Top of SOURCE INFORMATION

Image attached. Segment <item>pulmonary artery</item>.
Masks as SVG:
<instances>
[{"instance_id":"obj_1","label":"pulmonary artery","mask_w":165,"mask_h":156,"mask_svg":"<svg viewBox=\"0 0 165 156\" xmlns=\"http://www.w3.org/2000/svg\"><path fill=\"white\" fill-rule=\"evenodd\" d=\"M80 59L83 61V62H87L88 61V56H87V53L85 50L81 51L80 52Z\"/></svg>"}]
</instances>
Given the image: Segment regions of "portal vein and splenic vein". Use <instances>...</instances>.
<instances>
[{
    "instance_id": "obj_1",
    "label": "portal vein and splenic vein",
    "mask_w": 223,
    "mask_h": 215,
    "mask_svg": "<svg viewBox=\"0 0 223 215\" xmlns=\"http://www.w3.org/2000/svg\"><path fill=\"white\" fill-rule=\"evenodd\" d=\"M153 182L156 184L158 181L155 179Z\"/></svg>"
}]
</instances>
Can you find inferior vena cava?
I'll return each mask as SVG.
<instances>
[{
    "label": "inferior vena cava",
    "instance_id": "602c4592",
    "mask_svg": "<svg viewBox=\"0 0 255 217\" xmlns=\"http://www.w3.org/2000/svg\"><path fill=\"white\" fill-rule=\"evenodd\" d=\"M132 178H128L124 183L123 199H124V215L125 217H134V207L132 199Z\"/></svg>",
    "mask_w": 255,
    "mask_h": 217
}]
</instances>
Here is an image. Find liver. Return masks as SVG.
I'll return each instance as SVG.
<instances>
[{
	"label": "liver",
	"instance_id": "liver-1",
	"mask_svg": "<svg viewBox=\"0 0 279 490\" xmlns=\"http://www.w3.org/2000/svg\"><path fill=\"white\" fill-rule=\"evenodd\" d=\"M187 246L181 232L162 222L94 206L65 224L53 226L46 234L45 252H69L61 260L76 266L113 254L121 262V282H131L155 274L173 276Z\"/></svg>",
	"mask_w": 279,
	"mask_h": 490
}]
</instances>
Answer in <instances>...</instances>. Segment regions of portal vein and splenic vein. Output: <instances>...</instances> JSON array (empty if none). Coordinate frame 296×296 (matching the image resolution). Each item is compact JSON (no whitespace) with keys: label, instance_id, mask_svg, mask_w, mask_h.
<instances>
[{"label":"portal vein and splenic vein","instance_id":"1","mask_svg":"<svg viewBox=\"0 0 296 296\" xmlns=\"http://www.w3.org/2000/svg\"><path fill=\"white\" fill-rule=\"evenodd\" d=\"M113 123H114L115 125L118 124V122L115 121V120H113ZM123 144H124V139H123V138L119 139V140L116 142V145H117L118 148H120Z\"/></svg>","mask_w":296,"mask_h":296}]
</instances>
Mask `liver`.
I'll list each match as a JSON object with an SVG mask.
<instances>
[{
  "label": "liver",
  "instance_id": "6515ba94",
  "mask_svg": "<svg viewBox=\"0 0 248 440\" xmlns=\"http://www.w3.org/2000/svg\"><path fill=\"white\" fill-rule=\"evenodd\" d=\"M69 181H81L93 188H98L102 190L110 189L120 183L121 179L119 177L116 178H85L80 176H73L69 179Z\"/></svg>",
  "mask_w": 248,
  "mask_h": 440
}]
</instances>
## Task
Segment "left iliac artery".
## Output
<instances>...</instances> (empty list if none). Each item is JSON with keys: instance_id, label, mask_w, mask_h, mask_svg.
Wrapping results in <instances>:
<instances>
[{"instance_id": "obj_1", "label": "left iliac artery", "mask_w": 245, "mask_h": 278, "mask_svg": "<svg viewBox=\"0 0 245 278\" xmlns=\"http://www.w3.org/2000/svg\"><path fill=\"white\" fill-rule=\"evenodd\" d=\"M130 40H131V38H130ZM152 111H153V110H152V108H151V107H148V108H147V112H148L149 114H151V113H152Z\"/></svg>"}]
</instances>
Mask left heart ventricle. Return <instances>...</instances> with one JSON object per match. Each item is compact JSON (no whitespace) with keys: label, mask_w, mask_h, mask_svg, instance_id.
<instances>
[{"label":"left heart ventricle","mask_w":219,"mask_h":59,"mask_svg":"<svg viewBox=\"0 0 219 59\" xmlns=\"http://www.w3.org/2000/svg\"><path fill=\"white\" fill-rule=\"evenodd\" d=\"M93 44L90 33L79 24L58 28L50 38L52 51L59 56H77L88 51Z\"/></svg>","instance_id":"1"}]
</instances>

Bottom of SOURCE INFORMATION

# REQUIRED WORK
Letter for letter, copy all of the entries above.

# REPLY
Image attached. Segment <item>pulmonary artery</item>.
Masks as SVG:
<instances>
[{"instance_id":"obj_1","label":"pulmonary artery","mask_w":165,"mask_h":156,"mask_svg":"<svg viewBox=\"0 0 165 156\" xmlns=\"http://www.w3.org/2000/svg\"><path fill=\"white\" fill-rule=\"evenodd\" d=\"M80 59L83 61V62H87L88 61V56H87V53L85 50L81 51L80 52Z\"/></svg>"}]
</instances>
Given the image: Segment regions of "portal vein and splenic vein". Use <instances>...</instances>.
<instances>
[{
    "instance_id": "obj_1",
    "label": "portal vein and splenic vein",
    "mask_w": 223,
    "mask_h": 215,
    "mask_svg": "<svg viewBox=\"0 0 223 215\" xmlns=\"http://www.w3.org/2000/svg\"><path fill=\"white\" fill-rule=\"evenodd\" d=\"M153 182L156 184L158 181L155 179Z\"/></svg>"
}]
</instances>
Can you find inferior vena cava?
I'll return each mask as SVG.
<instances>
[{
    "label": "inferior vena cava",
    "instance_id": "602c4592",
    "mask_svg": "<svg viewBox=\"0 0 255 217\" xmlns=\"http://www.w3.org/2000/svg\"><path fill=\"white\" fill-rule=\"evenodd\" d=\"M132 178H128L124 183L123 199H124V215L125 217H134V207L132 199Z\"/></svg>",
    "mask_w": 255,
    "mask_h": 217
}]
</instances>
Here is an image. Find liver. Return masks as SVG.
I'll return each instance as SVG.
<instances>
[{
	"label": "liver",
	"instance_id": "liver-1",
	"mask_svg": "<svg viewBox=\"0 0 279 490\" xmlns=\"http://www.w3.org/2000/svg\"><path fill=\"white\" fill-rule=\"evenodd\" d=\"M187 246L181 232L162 222L94 206L65 224L53 226L46 234L45 252H69L61 260L76 266L113 254L121 262V282H131L155 274L173 276Z\"/></svg>",
	"mask_w": 279,
	"mask_h": 490
}]
</instances>
Answer in <instances>...</instances>. Segment regions of portal vein and splenic vein. Output: <instances>...</instances> JSON array (empty if none). Coordinate frame 296×296 (matching the image resolution). Each item is compact JSON (no whitespace) with keys: label, instance_id, mask_svg, mask_w, mask_h.
<instances>
[{"label":"portal vein and splenic vein","instance_id":"1","mask_svg":"<svg viewBox=\"0 0 296 296\" xmlns=\"http://www.w3.org/2000/svg\"><path fill=\"white\" fill-rule=\"evenodd\" d=\"M113 123H114L115 125L118 124V122L115 121V120H113ZM123 144H124V139H123V138L119 139V140L116 142V145H117L118 148H120Z\"/></svg>","mask_w":296,"mask_h":296}]
</instances>
Mask `liver`.
I'll list each match as a JSON object with an SVG mask.
<instances>
[{
  "label": "liver",
  "instance_id": "6515ba94",
  "mask_svg": "<svg viewBox=\"0 0 248 440\" xmlns=\"http://www.w3.org/2000/svg\"><path fill=\"white\" fill-rule=\"evenodd\" d=\"M69 181H81L93 188H98L102 190L110 189L120 183L121 179L119 177L116 178H85L80 176H73L69 179Z\"/></svg>",
  "mask_w": 248,
  "mask_h": 440
}]
</instances>
## Task
Segment "left iliac artery".
## Output
<instances>...</instances> (empty list if none). Each item is JSON with keys: instance_id, label, mask_w, mask_h, mask_svg.
Wrapping results in <instances>:
<instances>
[{"instance_id": "obj_1", "label": "left iliac artery", "mask_w": 245, "mask_h": 278, "mask_svg": "<svg viewBox=\"0 0 245 278\" xmlns=\"http://www.w3.org/2000/svg\"><path fill=\"white\" fill-rule=\"evenodd\" d=\"M130 40H131V38H130ZM152 111H153V110H152V108H151V107H148V108H147V112H148L149 114H151V113H152Z\"/></svg>"}]
</instances>
Mask left heart ventricle. Return <instances>...</instances> with one JSON object per match. Each item is compact JSON (no whitespace) with keys: label, mask_w, mask_h, mask_svg, instance_id.
<instances>
[{"label":"left heart ventricle","mask_w":219,"mask_h":59,"mask_svg":"<svg viewBox=\"0 0 219 59\" xmlns=\"http://www.w3.org/2000/svg\"><path fill=\"white\" fill-rule=\"evenodd\" d=\"M93 44L90 33L79 24L58 28L50 38L52 51L59 56H77L88 51Z\"/></svg>","instance_id":"1"}]
</instances>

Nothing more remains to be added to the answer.